◆ Material provided ◆
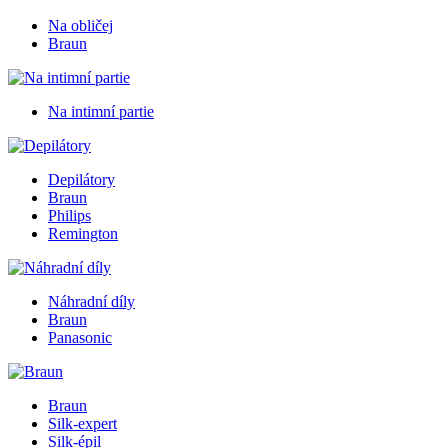
Na obličej
Braun
Na intimní partie
Depilátory
Braun
Philips
Remington
Náhradní díly
Braun
Panasonic
Braun
Silk-expert
Silk-épil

◆ Your objective ◆
Only an exact copy of the records, free of images, belongs in the answer.

◆ Answer to this task ◆
Na obličej
Braun
Na intimní partie
Depilátory
Braun
Philips
Remington
Náhradní díly
Braun
Panasonic
Braun
Silk-expert
Silk-épil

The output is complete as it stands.